His eyes never quite find mine as he walks, but he strolls to my study table, nonetheless, moving at a treacherously sluggish pace.
One of the gabby librarians drops her fork into her glass travel dish with a clatter when she spots Tory, and I stifle a giggle. I get it. Her reaction mirrors my own feelings whenever he enters the room. The way people respond to him strokes Tory’s ego on a near-constant basis.
I remain unconvinced that anyone actually gets accustomed to his beauty. It’s my steadfast theory that the humans who interact with Victory Amato on a regular basis simply learn to suppress their reactions—their natural instinct to gawk. Sometimes I enjoy watching people lay eyes on Tory for the first time. New students at the beginning of the school year. Spectators at hockey games before he puts on his helmet. Those with perfect speech stutter and stumble over their words. Cheeks, necks, and ears bloom pink, peach, or mauve.

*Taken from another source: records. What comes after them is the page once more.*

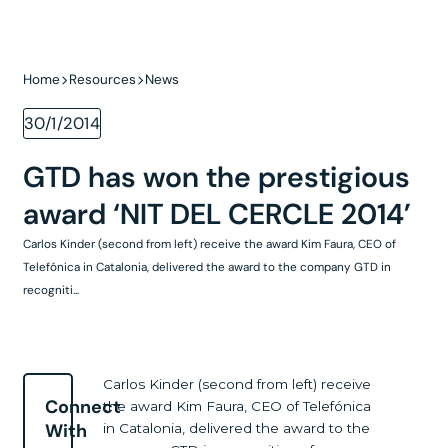
Home
Resources
News
30/1/2014
GTD has won the prestigious
award ‘NIT DEL CERCLE 2014’
Carlos Kinder (second from left) receive the award Kim Faura, CEO of
Telefónica in Catalonia, delivered the award to the company GTD in
recogniti...
Carlos Kinder (second from left) receive
Connect
the award Kim Faura, CEO of Telefónica
With
in Catalonia, delivered the award to the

He’s not the kind of beauty that one can get used to. The kind where one wakes up one day, looks at the person they previously found perfect and notices the bags under their eyes, or that their ears stick out too far. Victory isn’t the kind of beautiful you forget about. There are people who are gorgeous, yes, and maybe initially you swoon, but, over time, they become just another attractive person. Someone you can actually have a conversation with.
Well, that’s not Tory.
Tory is so beautiful that it violently smacks you in the face every single time you look at him. The kind of beautiful that makes people squirm with discomfort.
He’s rugged, yet angelic.
Poetic, yet blasphemous.
Unkempt, yet meticulous.
Looking at Tory is like looking at the sun. Life-giving, yet utterly destructive.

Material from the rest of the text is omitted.